Mexican authorities have rescued 165 migrants -- mostly Central American, some of them children and pregnant women -- who were apparently kidnapped as they tried to cross into the U.S.
The Mexican government said Thursday that the people were kidnapped by a gunman in Mexico's northeast and held captive less than a mile from the U.S. border, Reuters reports.
The victims, mostly from El Salvador, Guatemala and Honduras -- there was also an Indian national -- were attempting to cross the border from the volatile Mexican state of Tamaulipas, Reuters says. Fourteen of the migrants were Mexican nationals, CNN adds.
Following their capture near the border, the migrants were confined in a house for weeks in the municipality of Gustavo Diaz Ordaz, according to several news reports.
"Everything indicates that these migrants were contacted by human traffickers ... and these criminals handed them over to criminal gangs instead of taking them to the border," government security spokesman Eduardo Sanchez said. "They were found kidnapped by an armed individual and held against their will in precarious, dirty, overcrowded conditions," he added. The group was rescued on Tuesday.
In recent years, according to reports, Mexican cartels have embraced human smuggling, kidnapping migrants and extorting money from them or ordering them to bring drugs across the border.
Mexican soldiers were led to the home in Gustavo Diaz Ordaz by an anonymous tip describing people with weapons there, CNN says.
In front of the house, soldiers spotted a gunman, who tried to flee, Sanchez said. The soldiers detained suspect Juan Cortez Arrez, 20, and turned him over to prosecutors, according to CNN. In recent years, Tamaulipas has experienced many kidnappings and much violence, and it has long been the location of a turf war involving two major drug cartels, Reuters notes.
Sanchez did not identify any criminal group that could be involved and declined to respond to questions, CNN reports.

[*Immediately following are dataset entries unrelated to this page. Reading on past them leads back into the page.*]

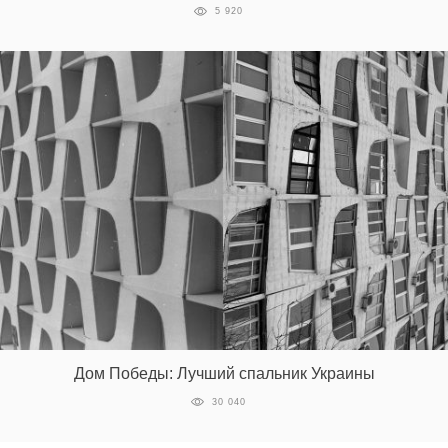
5 920
Дом Победы: Лучший спальник Украины
30 040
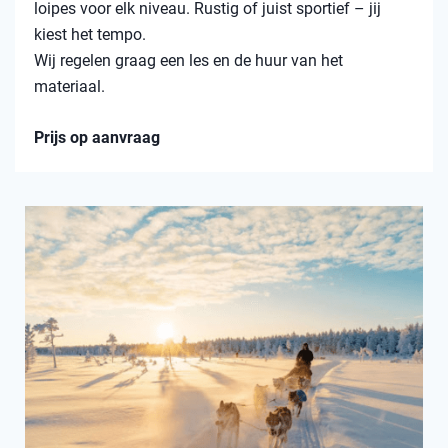
loipes voor elk niveau. Rustig of juist sportief – jij
kiest het tempo.
Wij regelen graag een les en de huur van het
materiaal.
Prijs op aanvraag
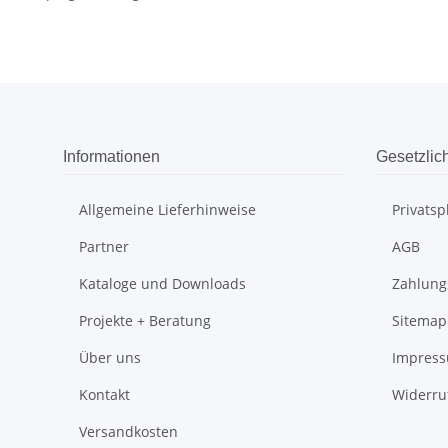
Informationen
Gesetzlic
Allgemeine Lieferhinweise
Privats
Partner
AGB
Kataloge und Downloads
Zahlung
Projekte + Beratung
Sitemap
Über uns
Impres
Kontakt
Widerru
Versandkosten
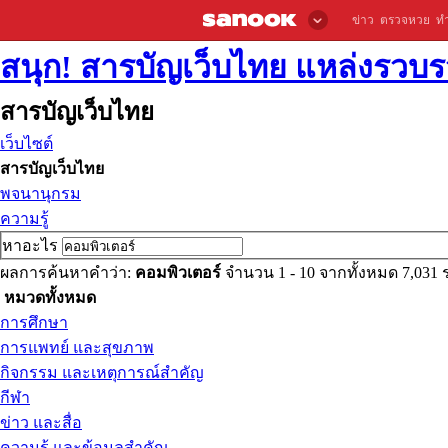
ข่าว
ตรวจหวย
ท
สนุก! สารบัญเว็บไทย แหล่งรวบรว
สารบัญเว็บไทย
เว็บไซต์
สารบัญเว็บไทย
พจนานุกรม
ความรู้
หาอะไร
ผลการค้นหาคำว่า:
คอมพิวเตอร์
จำนวน 1 - 10 จากทั้งหมด 7,031
หมวดทั้งหมด
การศึกษา
การแพทย์ และสุขภาพ
กิจกรรม และเหตุการณ์สำคัญ
กีฬา
ข่าว และสื่อ
ความรู้ และข้อมูลสำคัญ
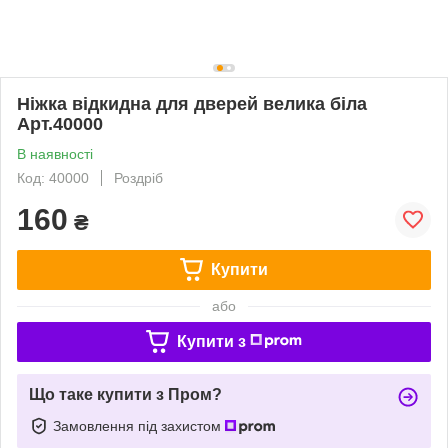
Ніжка відкидна для дверей велика біла
Арт.40000
В наявності
Код: 40000
Роздріб
160
₴
Купити
або
Купити з
Що таке купити з Пром?
Замовлення під захистом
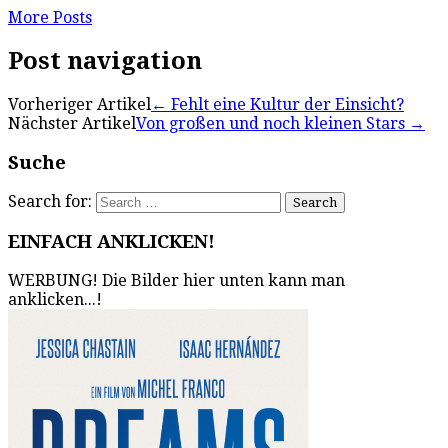
More Posts
Post navigation
Vorheriger Artikel
←
Fehlt eine Kultur der Einsicht?
Nächster Artikel
Von großen und noch kleinen Stars
→
Suche
Search for:
EINFACH ANKLICKEN!
WERBUNG! Die Bilder hier unten kann man
anklicken...!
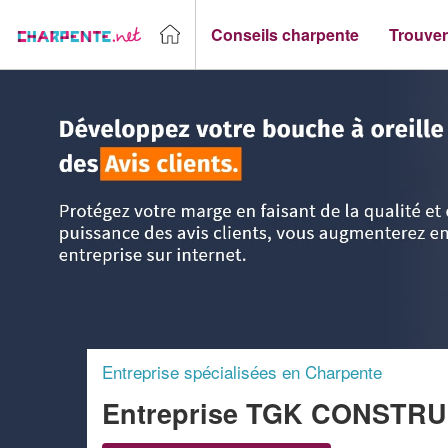
Conseils charpente
Trouver
Accueil
>
Trouver un Charpentier
>
Rhône-Alpes
>
Haute-S
Entreprise spécialisées en Charpente
Entreprise TGK CONSTR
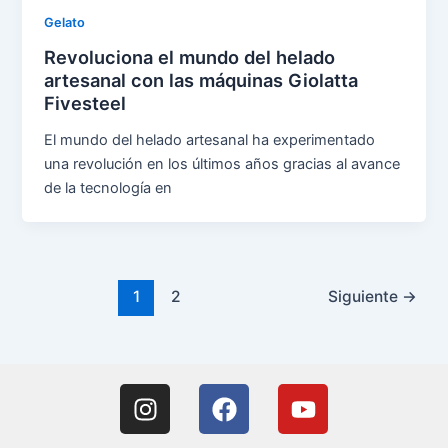
Gelato
Revoluciona el mundo del helado
artesanal con las máquinas Giolatta
Fivesteel
El mundo del helado artesanal ha experimentado
una revolución en los últimos años gracias al avance
de la tecnología en
1
2
Siguiente
→
I
F
Y
n
a
o
s
c
u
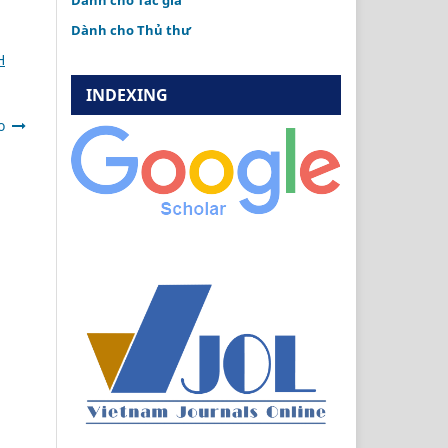
Dành cho Tác giả
Dành cho Thủ thư
H
INDEXING
o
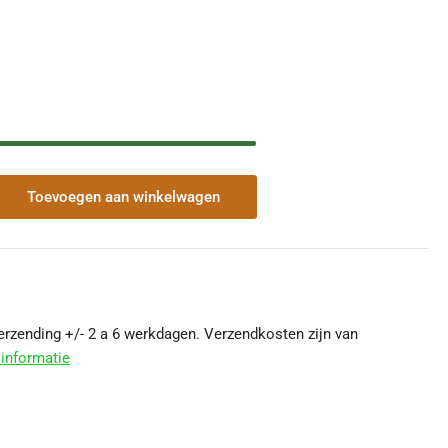
Toevoegen aan winkelwagen
veelheid
r
amic
auw
smoord
fronde
inkepervorst
Verzending +/- 2 a 6 werkdagen. Verzendkosten zijn van
io
informatie
5mm
hogen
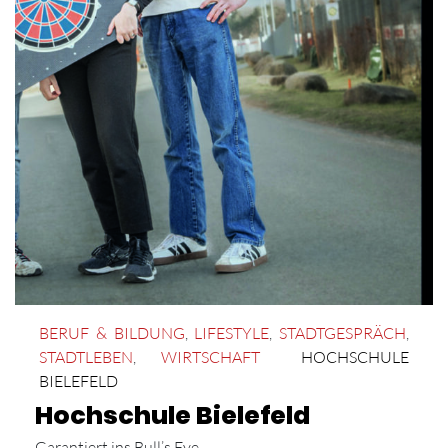
BERUF & BILDUNG
,
LIFESTYLE
,
STADTGESPRÄCH
,
STADTLEBEN
,
WIRTSCHAFT
HOCHSCHULE
BIELEFELD
Hochschule Bielefeld
Garantiert ins Bull’s Eye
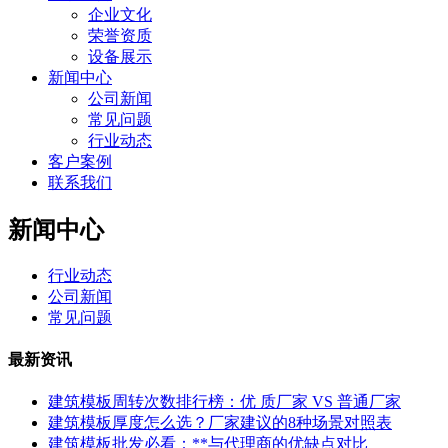
企业文化
荣誉资质
设备展示
新闻中心
公司新闻
常见问题
行业动态
客户案例
联系我们
新闻中心
行业动态
公司新闻
常见问题
最新资讯
建筑模板周转次数排行榜：优 质厂家 VS 普通厂家
建筑模板厚度怎么选？厂家建议的8种场景对照表
建筑模板批发必看：**与代理商的优缺点对比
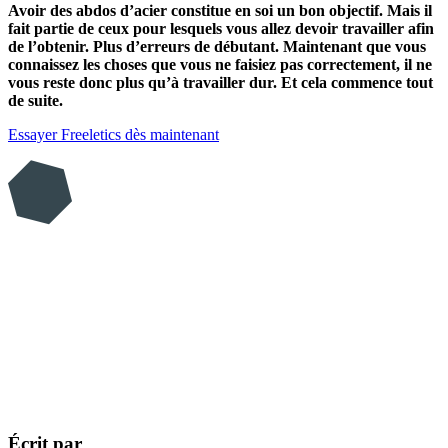
Avoir des abdos d’acier constitue en soi un bon objectif. Mais il
fait partie de ceux pour lesquels vous allez devoir travailler afin
de l’obtenir. Plus d’erreurs de débutant. Maintenant que vous
connaissez les choses que vous ne faisiez pas correctement, il ne
vous reste donc plus qu’à travailler dur. Et cela commence tout
de suite.
Essayer Freeletics dès maintenant
Écrit par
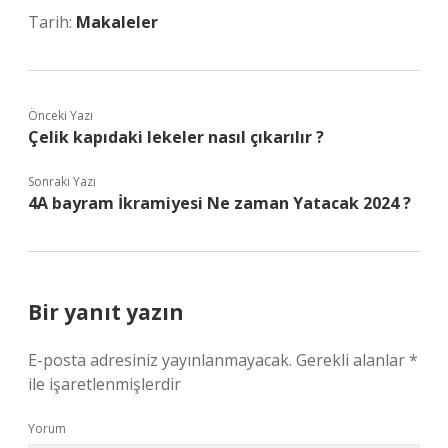
Tarih:
Makaleler
Önceki Yazı
Çelik kapıdaki lekeler nasıl çıkarılır ?
Sonraki Yazı
4A bayram İkramiyesi Ne zaman Yatacak 2024 ?
Bir yanıt yazın
E-posta adresiniz yayınlanmayacak.
Gerekli alanlar
*
ile işaretlenmişlerdir
Yorum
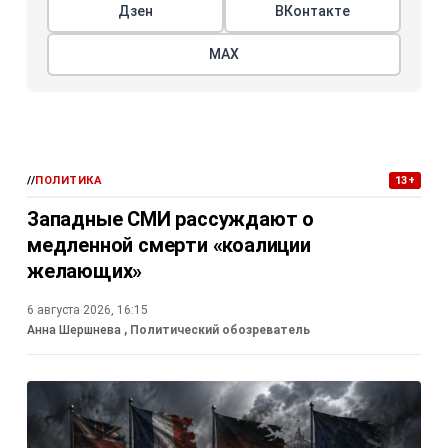
Дзен
ВКонтакте
МАХ
//
ПОЛИТИКА
13+
Западные СМИ рассуждают о
медленной смерти «коалиции
желающих»
6 августа 2026, 16:15
Анна Шершнева
, Политический обозреватель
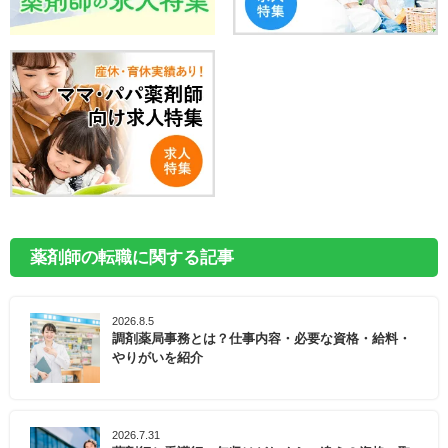
薬剤師の転職に関する記事
2026.8.5
調剤薬局事務とは？仕事内容・必要な資格・給料・
やりがいを紹介
2026.7.31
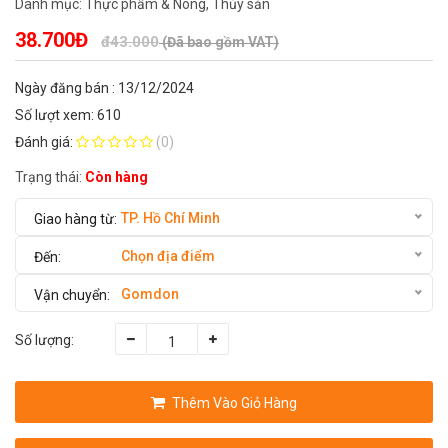
Danh mục:
Thực phẩm & Nông, Thủy sản
38.700Đ
đ43.000
(Đã bao gồm VAT)
Ngày đăng bán : 13/12/2024
Số lượt xem: 610
Đánh giá:
(0)
Trạng thái:
Còn hàng
TP. Hồ Chí Minh
Chọn địa điểm
Gomdon
Số lượng:
Thêm Vào Giỏ Hàng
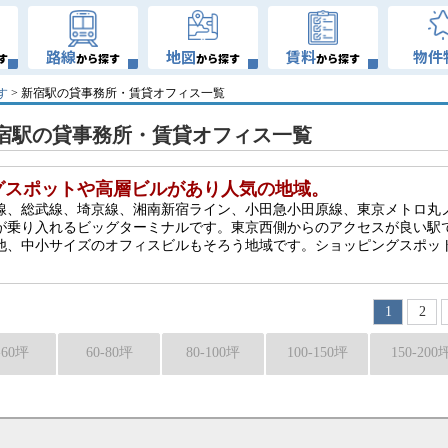
路線
地図
賃料
物件
す
から探す
から探す
から探す
す
> 新宿駅の貸事務所・賃貸オフィス一覧
宿駅の貸事務所・賃貸オフィス一覧
グスポットや高層ビルがあり人気の地域。
央線、総武線、埼京線、湘南新宿ライン、小田急小田原線、東京メトロ丸
が乗り入れるビッグターミナルです。東京西側からのアクセスが良い駅
他、中小サイズのオフィスビルもそろう地域です。ショッピングスポッ
。
1
2
-60坪
60-80坪
80-100坪
100-150坪
150-200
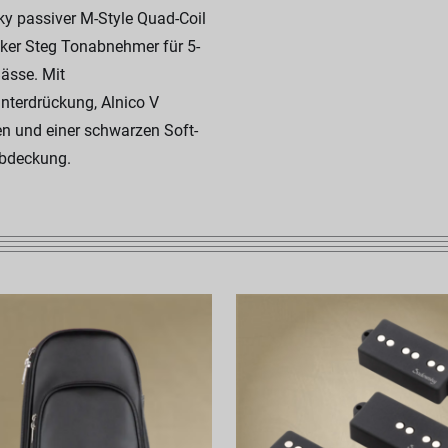
y passiver M-Style Quad-Coil
er Steg Tonabnehmer für 5-
Bässe. Mit
terdrückung, Alnico V
n und einer schwarzen Soft-
bdeckung.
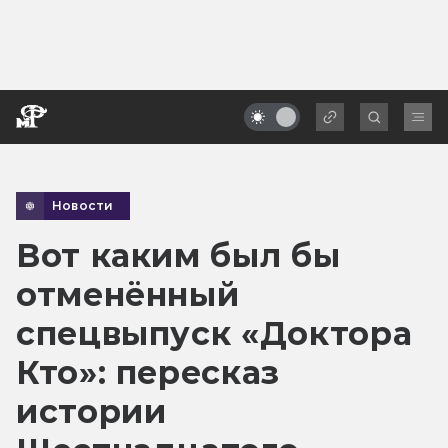
Новости
Вот каким был бы
отменённый
спецвыпуск «Доктора
Кто»: пересказ
истории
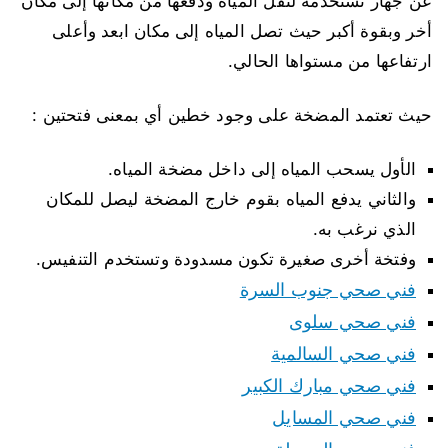
عن جهاز نستخدمه لنقل المياه ودفعها من مكانها إلى مكان
أخر وبقوة أكبر حيث تصل المياه إلى مكان ابعد وأعلى
ارتفاعها من مستواها الحالي.
حيث تعتمد المضخة على وجود خطين أي بمعنى فتحتين :
الأول يسحب المياه إلى داخل مضخة المياه.
والثاني يدفع المياه بقوم خارج المضخة ليصل للمكان
الذي نرغب به.
وفتخة أخرى صغيرة تكون مسدودة وتستخدم التنفيس.
فني صحي جنوب السرة
فني صحي سلوى
فني صحي السالمية
فني صحي مبارك الكبير
فني صحي المسايل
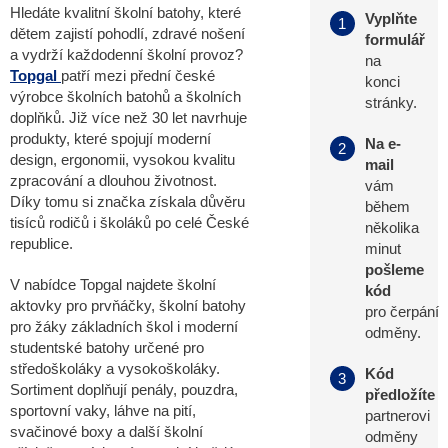
Hledáte kvalitní školní batohy, které
Vyplňte
1
dětem zajistí pohodlí, zdravé nošení
formulář
a vydrží každodenní školní provoz?
na
Topgal
patří mezi přední české
konci
výrobce školních batohů a školních
stránky.
doplňků. Již více než 30 let navrhuje
produkty, které spojují moderní
Na e-
2
design, ergonomii, vysokou kvalitu
mail
zpracování a dlouhou životnost.
vám
Díky tomu si značka získala důvěru
během
tisíců rodičů i školáků po celé České
několika
republice.
minut
pošleme
V nabídce Topgal najdete školní
kód
aktovky pro prvňáčky, školní batohy
pro čerpání
pro žáky základních škol i moderní
odměny.
studentské batohy určené pro
středoškoláky a vysokoškoláky.
Kód
3
Sortiment doplňují penály, pouzdra,
předložíte
sportovní vaky, láhve na pití,
partnerovi
svačinové boxy a další školní
odměny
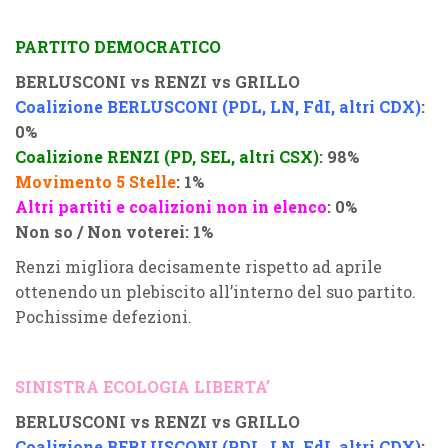
PARTITO DEMOCRATICO
BERLUSCONI vs RENZI vs GRILLO
Coalizione BERLUSCONI (PDL, LN, FdI, altri CDX)
:
0%
Coalizione RENZI (PD, SEL, altri CSX)
: 98%
Movimento 5 Stelle
: 1%
Altri partiti e coalizioni non in elenco
: 0%
Non so / Non voterei: 1%
Renzi migliora decisamente rispetto ad aprile
ottenendo un plebiscito all’interno del suo partito.
Pochissime defezioni.
SINISTRA ECOLOGIA LIBERTA’
BERLUSCONI vs RENZI vs GRILLO
Coalizione BERLUSCONI (PDL, LN, FdI, altri CDX)
:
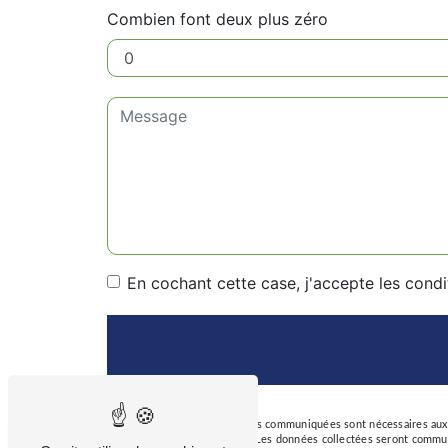
Combien font deux plus zéro
En cochant cette case, j'accepte les condi
** Les données personnelles communiquées sont nécessaires aux fi
Taux de
répondre à votre message. Les données collectées seront commun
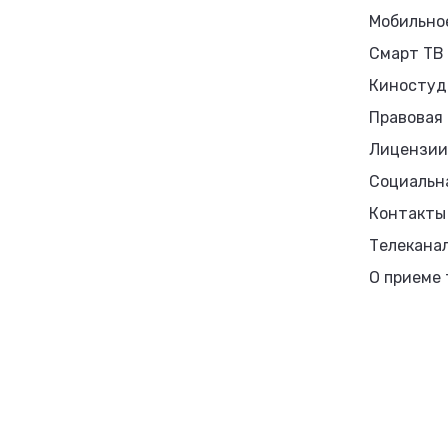
Мобильно
Смарт ТВ
Киностуд
Правовая
Лицензии
Социальн
Контакты
Телекана
О приеме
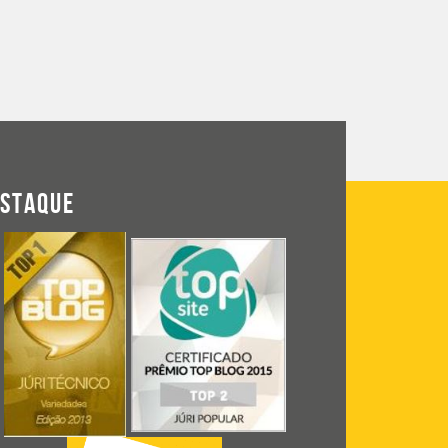
ESTAQUE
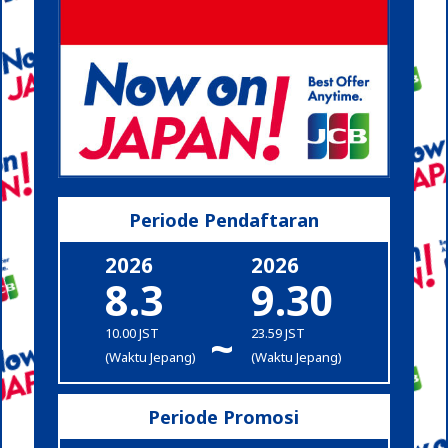
Periode Pendaftaran
2026
2026
8.3
9.30
~
10.00 JST
23.59 JST
(Waktu Jepang)
(Waktu Jepang)
Periode Promosi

Immigrants in Mexico "face a variety of serious abuses from organized criminal gangs, including kidnappings, threats and assaults," Amnesty International reports. In 2010, Mexican Marines found the corpses of 72 people, thought to be migrant works, in a ranch near the border in Tamaulipas, according to CNN. It was reportedly the largest discovery of its kind in a violent drug war that has killed nearly 75,000 people since 2006, the news outlet reports.